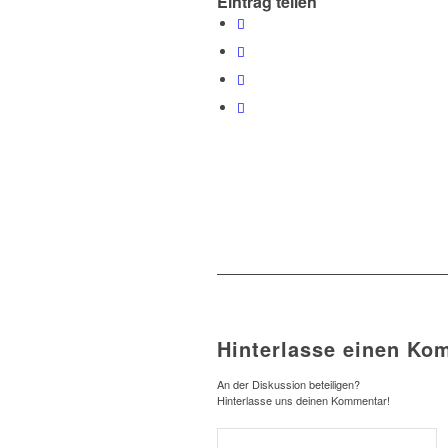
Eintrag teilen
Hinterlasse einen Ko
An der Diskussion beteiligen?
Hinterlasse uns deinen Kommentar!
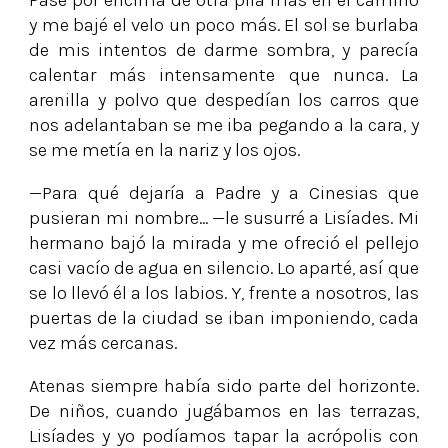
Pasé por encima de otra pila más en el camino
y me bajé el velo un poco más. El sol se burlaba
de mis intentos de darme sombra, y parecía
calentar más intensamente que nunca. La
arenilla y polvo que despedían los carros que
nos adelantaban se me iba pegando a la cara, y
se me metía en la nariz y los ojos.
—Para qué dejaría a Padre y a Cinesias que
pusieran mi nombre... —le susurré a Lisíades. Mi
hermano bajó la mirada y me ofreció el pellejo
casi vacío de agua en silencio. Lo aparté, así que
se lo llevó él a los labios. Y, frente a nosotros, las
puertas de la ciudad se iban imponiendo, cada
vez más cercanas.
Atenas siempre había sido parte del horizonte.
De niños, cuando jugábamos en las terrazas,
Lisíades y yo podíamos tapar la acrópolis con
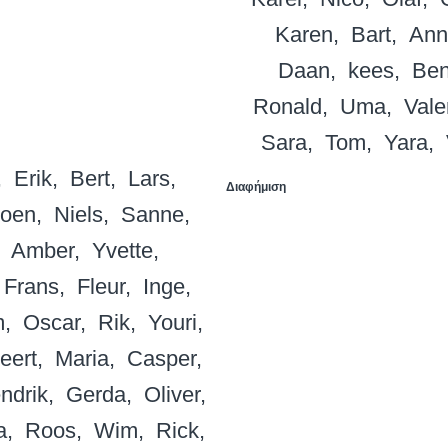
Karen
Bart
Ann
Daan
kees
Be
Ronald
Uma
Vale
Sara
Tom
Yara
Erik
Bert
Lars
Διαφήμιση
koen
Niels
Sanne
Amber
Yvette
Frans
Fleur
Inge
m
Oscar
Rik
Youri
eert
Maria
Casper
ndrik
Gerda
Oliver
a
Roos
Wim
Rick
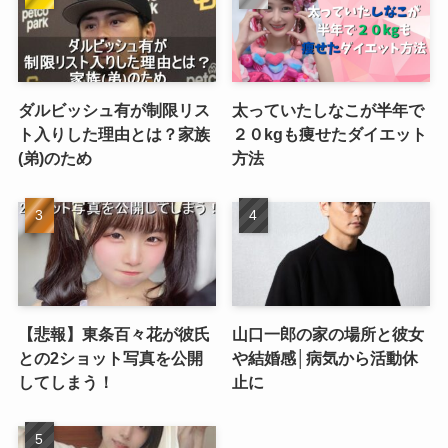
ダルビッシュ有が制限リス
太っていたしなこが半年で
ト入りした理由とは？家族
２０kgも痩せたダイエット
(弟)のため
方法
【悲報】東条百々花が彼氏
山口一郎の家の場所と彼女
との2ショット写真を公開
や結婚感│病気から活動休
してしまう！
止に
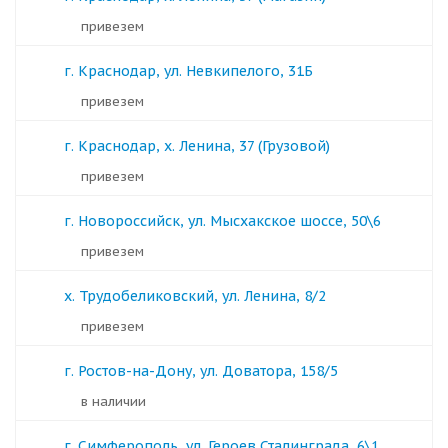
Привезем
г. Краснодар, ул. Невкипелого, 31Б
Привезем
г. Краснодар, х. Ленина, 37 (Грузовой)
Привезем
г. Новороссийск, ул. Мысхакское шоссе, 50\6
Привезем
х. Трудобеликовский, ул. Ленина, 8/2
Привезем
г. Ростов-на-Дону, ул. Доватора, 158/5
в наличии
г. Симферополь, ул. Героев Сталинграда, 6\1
════
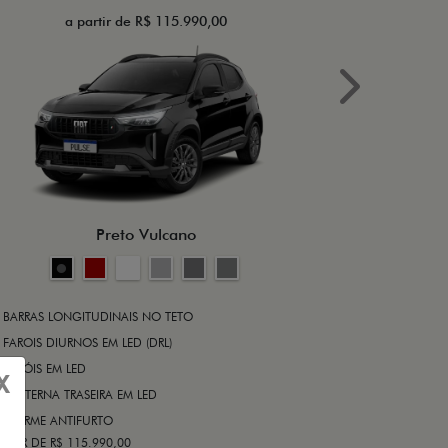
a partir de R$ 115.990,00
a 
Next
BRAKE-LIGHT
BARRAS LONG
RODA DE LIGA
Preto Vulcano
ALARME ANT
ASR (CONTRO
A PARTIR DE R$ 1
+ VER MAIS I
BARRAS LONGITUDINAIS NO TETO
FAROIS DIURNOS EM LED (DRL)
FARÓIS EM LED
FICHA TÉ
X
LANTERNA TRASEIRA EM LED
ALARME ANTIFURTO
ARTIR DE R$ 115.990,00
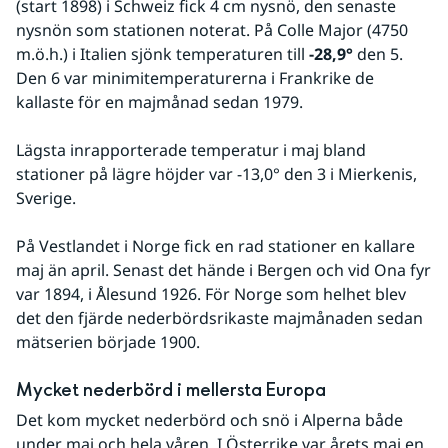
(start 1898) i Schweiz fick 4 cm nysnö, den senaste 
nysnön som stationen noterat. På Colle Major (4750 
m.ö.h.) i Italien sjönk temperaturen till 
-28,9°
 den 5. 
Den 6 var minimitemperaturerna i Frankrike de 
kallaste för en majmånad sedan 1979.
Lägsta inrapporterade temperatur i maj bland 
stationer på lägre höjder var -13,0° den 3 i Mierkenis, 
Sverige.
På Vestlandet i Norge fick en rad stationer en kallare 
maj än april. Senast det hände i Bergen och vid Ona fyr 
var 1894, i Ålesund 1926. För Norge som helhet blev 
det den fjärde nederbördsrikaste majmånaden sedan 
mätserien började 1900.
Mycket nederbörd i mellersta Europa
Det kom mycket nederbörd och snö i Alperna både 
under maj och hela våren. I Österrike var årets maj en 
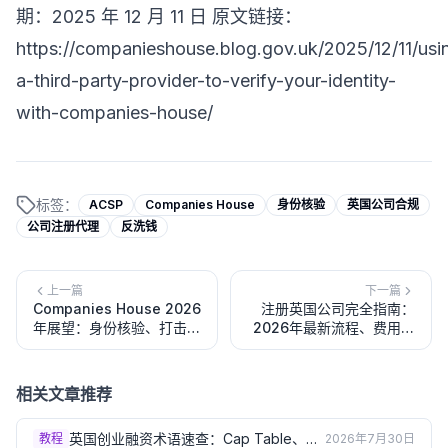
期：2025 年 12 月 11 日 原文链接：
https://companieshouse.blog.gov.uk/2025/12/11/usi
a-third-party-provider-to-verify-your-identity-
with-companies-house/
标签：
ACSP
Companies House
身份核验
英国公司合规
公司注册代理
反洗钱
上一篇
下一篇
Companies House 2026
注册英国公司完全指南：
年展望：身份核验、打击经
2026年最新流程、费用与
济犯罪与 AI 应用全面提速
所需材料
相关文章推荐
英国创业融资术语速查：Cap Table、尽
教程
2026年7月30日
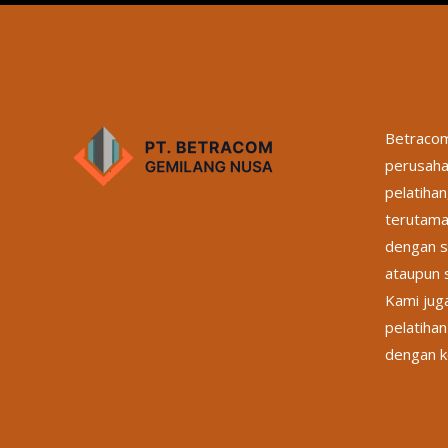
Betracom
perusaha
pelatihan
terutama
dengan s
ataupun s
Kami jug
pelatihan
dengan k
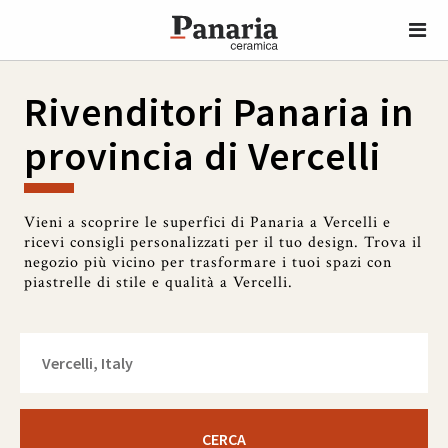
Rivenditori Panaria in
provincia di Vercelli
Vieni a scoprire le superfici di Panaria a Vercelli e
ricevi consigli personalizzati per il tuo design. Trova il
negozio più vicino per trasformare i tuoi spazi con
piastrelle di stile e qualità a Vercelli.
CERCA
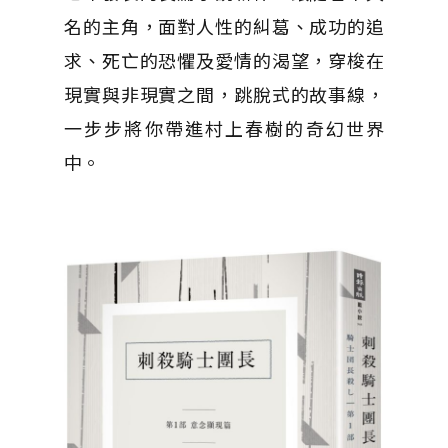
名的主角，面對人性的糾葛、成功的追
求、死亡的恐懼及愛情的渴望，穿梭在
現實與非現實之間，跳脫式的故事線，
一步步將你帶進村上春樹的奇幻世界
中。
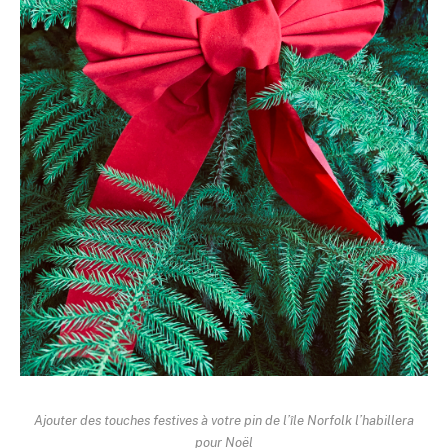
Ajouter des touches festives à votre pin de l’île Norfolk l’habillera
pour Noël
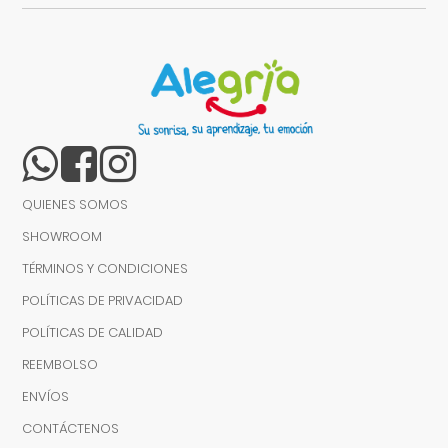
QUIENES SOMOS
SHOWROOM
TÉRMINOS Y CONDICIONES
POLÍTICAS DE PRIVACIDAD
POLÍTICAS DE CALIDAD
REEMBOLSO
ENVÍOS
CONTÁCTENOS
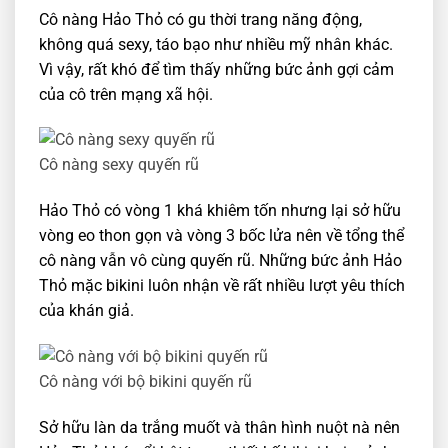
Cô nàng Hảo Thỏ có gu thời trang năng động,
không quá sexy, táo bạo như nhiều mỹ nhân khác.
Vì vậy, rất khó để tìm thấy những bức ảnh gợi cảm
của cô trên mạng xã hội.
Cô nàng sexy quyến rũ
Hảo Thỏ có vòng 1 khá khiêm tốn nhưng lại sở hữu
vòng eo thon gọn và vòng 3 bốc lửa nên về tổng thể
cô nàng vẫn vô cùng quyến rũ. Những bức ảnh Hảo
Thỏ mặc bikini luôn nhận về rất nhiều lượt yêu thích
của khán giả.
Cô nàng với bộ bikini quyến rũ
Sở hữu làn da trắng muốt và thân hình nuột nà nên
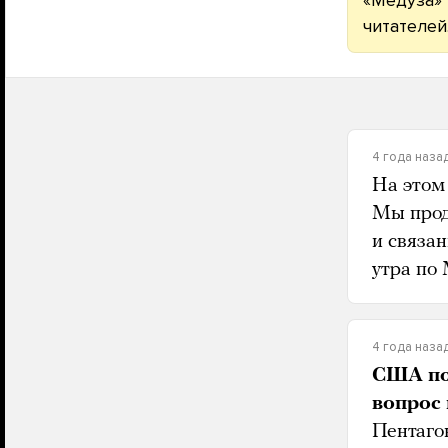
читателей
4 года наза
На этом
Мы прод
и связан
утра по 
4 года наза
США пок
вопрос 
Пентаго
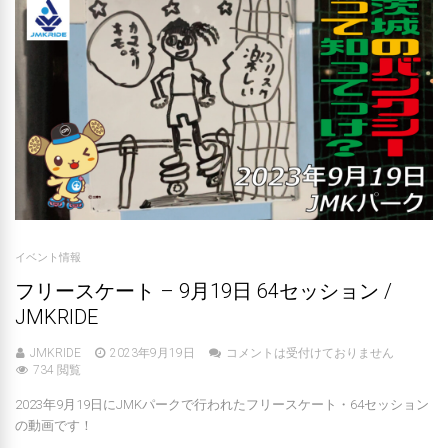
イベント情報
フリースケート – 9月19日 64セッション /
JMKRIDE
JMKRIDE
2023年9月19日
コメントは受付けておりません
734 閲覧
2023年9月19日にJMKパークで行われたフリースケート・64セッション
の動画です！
════
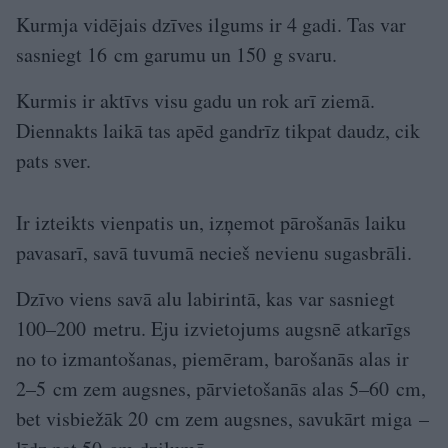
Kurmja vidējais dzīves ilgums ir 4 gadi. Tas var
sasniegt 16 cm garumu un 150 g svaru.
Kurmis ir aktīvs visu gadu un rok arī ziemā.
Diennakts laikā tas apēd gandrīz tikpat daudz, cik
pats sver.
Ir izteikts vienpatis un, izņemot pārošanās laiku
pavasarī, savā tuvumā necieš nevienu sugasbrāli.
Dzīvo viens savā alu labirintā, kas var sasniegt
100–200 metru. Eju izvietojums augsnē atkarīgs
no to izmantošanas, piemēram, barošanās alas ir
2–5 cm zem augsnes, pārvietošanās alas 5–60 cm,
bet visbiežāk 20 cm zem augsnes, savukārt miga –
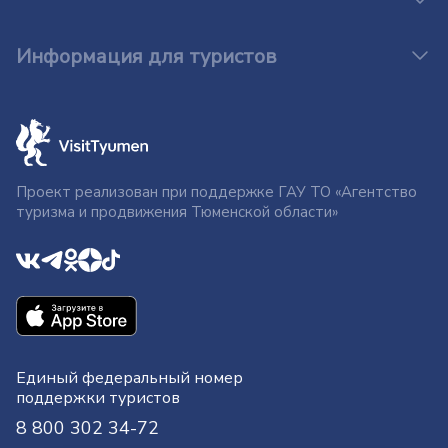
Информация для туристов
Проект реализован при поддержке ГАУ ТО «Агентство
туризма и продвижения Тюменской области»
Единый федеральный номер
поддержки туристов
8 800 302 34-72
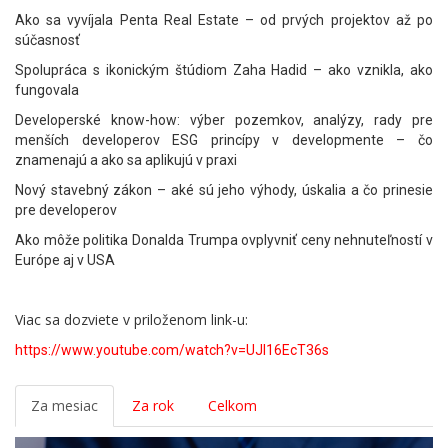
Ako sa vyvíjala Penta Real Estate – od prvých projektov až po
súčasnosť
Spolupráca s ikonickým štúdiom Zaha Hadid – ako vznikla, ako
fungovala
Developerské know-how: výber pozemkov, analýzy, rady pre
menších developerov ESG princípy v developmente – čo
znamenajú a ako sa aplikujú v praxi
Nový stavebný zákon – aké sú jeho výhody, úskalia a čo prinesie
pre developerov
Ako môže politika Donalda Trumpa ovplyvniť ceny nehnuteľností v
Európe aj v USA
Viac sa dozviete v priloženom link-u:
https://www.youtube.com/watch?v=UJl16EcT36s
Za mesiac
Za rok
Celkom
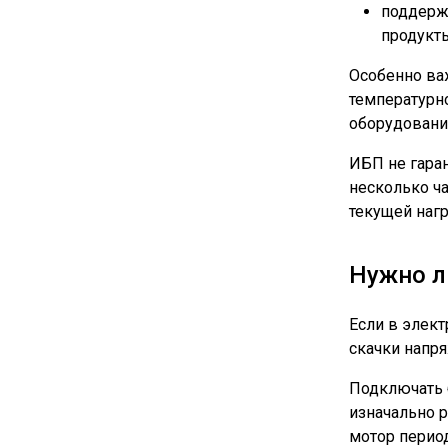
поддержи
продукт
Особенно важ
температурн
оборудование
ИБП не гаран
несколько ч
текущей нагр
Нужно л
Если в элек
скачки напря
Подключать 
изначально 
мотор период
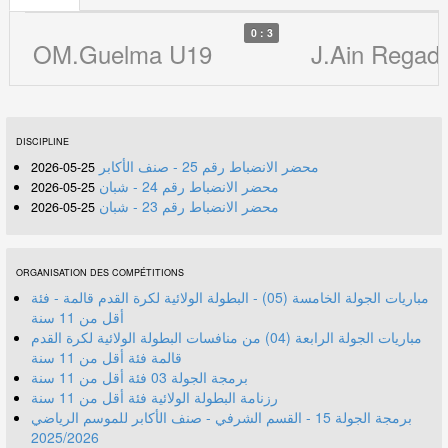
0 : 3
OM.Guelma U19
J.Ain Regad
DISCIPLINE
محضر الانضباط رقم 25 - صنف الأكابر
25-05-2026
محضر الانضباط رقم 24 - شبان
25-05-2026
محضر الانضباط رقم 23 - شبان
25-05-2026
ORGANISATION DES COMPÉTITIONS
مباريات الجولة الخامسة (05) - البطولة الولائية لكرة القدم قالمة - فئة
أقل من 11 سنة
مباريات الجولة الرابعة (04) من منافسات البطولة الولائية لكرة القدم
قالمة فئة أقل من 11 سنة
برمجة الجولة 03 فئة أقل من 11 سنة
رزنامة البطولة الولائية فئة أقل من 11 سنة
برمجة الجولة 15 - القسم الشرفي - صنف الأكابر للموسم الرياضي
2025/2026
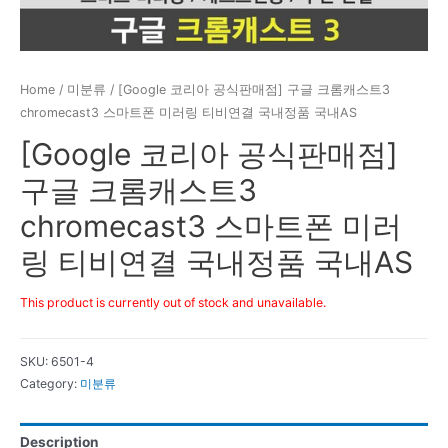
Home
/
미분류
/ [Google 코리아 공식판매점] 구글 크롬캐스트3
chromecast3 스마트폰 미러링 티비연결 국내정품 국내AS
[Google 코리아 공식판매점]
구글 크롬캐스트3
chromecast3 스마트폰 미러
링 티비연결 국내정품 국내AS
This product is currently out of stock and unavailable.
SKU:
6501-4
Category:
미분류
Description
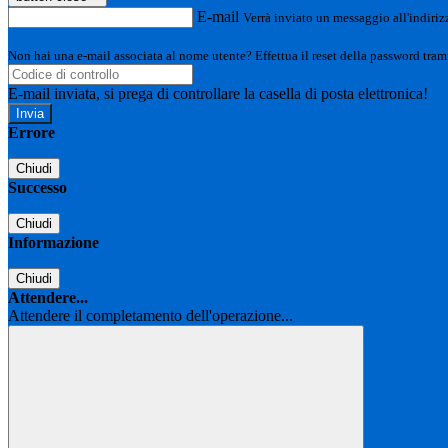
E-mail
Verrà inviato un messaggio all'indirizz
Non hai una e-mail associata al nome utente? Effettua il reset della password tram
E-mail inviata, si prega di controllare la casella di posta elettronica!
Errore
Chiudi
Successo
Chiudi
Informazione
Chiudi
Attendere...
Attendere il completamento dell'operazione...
════
— TASK REQUIREMENTS —
Go through the preceding material and copy each line that has the word "티비연결".

— ANSWER SPACE —
chromecast3 스마트폰 미러링 티비연결 국내정품 국내AS
링 티비연결 국내정품 국내AS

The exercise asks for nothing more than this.